### WHAT IS BEING ASKED:
Print, in exact form, the lines below from the one containing "Oil Seals 11mm Height" through the one containing "Oil Seals 25mm Height", and omit all others.
··· SOURCE INFORMATION
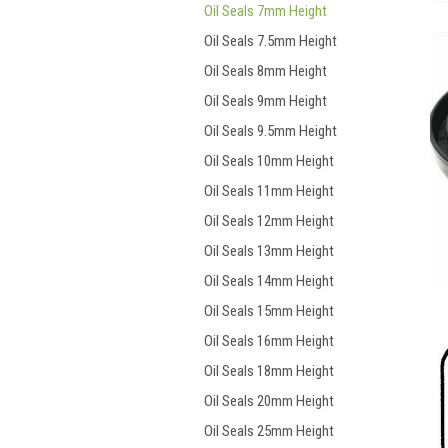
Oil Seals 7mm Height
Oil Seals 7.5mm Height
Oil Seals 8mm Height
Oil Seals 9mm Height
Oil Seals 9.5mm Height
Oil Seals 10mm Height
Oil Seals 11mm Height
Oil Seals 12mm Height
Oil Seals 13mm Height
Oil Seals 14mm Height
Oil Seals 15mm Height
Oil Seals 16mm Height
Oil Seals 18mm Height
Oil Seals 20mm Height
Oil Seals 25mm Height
······
··· SOURCE INFORMATION
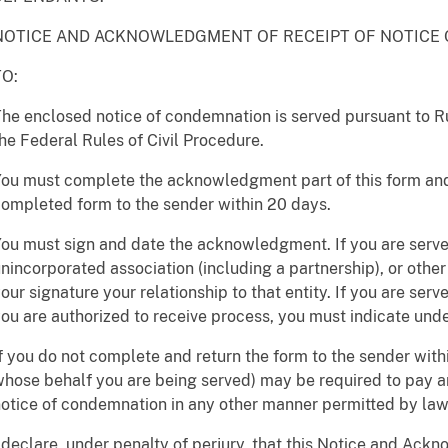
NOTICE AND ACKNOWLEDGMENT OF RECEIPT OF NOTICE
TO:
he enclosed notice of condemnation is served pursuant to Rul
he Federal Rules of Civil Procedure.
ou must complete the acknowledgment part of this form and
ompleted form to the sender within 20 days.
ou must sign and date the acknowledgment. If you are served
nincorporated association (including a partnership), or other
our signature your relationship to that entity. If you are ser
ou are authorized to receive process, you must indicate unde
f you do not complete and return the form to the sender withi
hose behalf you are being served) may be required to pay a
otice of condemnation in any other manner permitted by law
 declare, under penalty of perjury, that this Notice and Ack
······
### RESPONSE:
Oil Seals 11mm Height
Oil Seals 12mm Height
Oil Seals 13mm Height
Oil Seals 14mm Height
Oil Seals 15mm Height
Oil Seals 16mm Height
Oil Seals 18mm Height
Oil Seals 20mm Height
Oil Seals 25mm Height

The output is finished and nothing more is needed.